Consumer Action learned that all surveyed cards voluntarily extend Regulation E “type” protections for unauthorized use and error resolution, although these arrangements lack legal requirements and could be changed at anytime, for any reason. Most cards also offer FDIC insurance.

“Given the plethora of fees on prepaid cards, it’s not a simple task to compare one card to another, so we’ve done the legwork to find the ‘gotchas’ to assess how these cards work,” said Linda Sherry, Consumer Action’s director of national priorities.

Consumer Action reviewed 28 general purpose reloadable prepaid cards and found that with a little effort to avoid fees, this fast growing payment and money management tool can help people control spending, make online purchases, and distribute spending money to family members. They don’t require a credit check, generally allow cardholders to recover lost funds and don’t lead to debt. All but American Express’s prepaid cards offer FDIC coverage. American Express cards rely on state transmitter laws to keep funds on reserve.

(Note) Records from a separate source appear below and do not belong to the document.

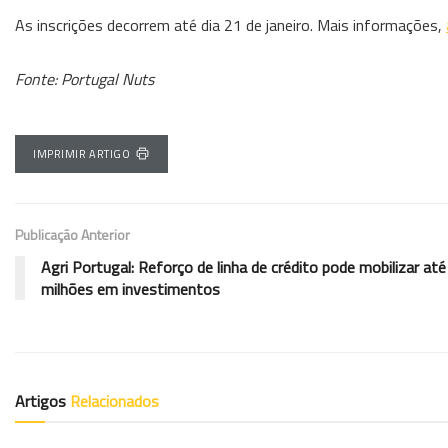
As inscrições decorrem até dia 21 de janeiro. Mais informações,
Fonte: Portugal Nuts
IMPRIMIR ARTIGO
Publicação Anterior
Agri Portugal: Reforço de linha de crédito pode mobilizar at
milhões em investimentos
Artigos
Relacionados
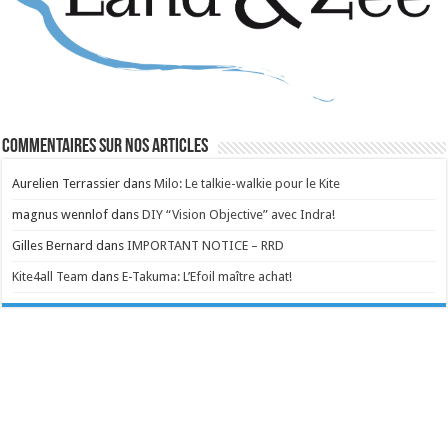
Commentaires sur nos articles
Aurelien Terrassier
dans
Milo: Le talkie-walkie pour le Kite
magnus wennlof
dans
DIY “Vision Objective” avec Indra!
Gilles Bernard
dans
IMPORTANT NOTICE – RRD
Kite4all Team
dans
E-Takuma: L’Efoil maître achat!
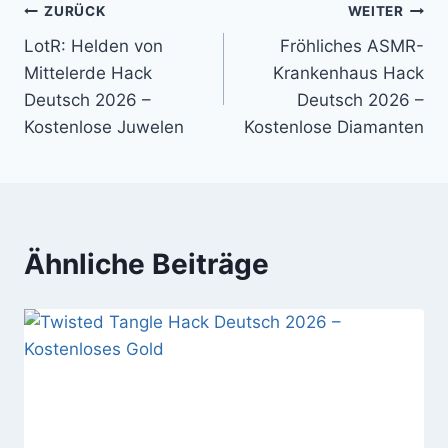
Beitragsnavigation
ZURÜCK
WEITER
LotR: Helden von
Fröhliches ASMR-
Mittelerde Hack
Krankenhaus Hack
Deutsch 2026 –
Deutsch 2026 –
Kostenlose Juwelen
Kostenlose Diamanten
Ähnliche Beiträge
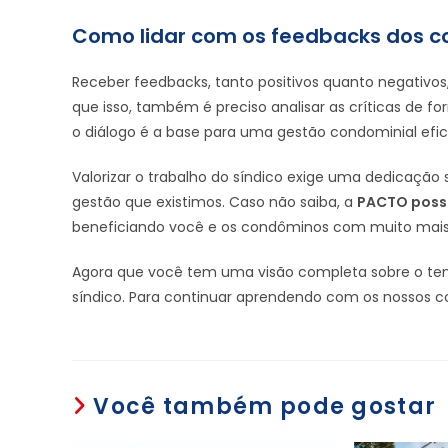
Como lidar com os feedbacks dos 
Receber feedbacks, tanto positivos quanto negativos
que isso, também é preciso analisar as críticas de for
o diálogo é a base para uma gestão condominial efic
Valorizar o trabalho do síndico exige uma dedicação 
gestão que existimos. Caso não saiba, a
PACTO possu
beneficiando você e os condôminos com muito mais
Agora que você tem uma visão completa sobre o tema,
síndico. Para continuar aprendendo com os nossos c
Você também pode gostar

Unlike credit cards, which loan you money, and debit cards, which draw on your bank account, prepaid cards must be “loaded” with funds before you can use them. The money you spend is deducted and the balance goes down until you reload the card again.

'Gotcha' fees galore

The laundry list of prepaid card fees include charges for cash withdrawal, reloading, balance inquiries, purchase transactions and foreign transactions, monthly maintenance, activation, customer service, using a teller, account closure and more.

Some prepaid fees are particularly hard to stomach:

  • Automated customer service fee: There’s a 50¢ fee for contacting automated customer service on Account Now and NetSpend cards.
  • Inactivity fee: H&R Block, Netspend, Western Union Prepaid and Western Union mun2 charge a monthly penalty fee if you haven’t used the card for a certain period.
  • Declined transaction fee: Seven surveyed cards charge you when your ATM card is declined: Account Now, Bank Freedom, Modern Cash, NetSpend, Paypal, Suze Orman’s Approved Card and Western Union’s mun 2. (ReadyDebit Control charges for declined purchases.)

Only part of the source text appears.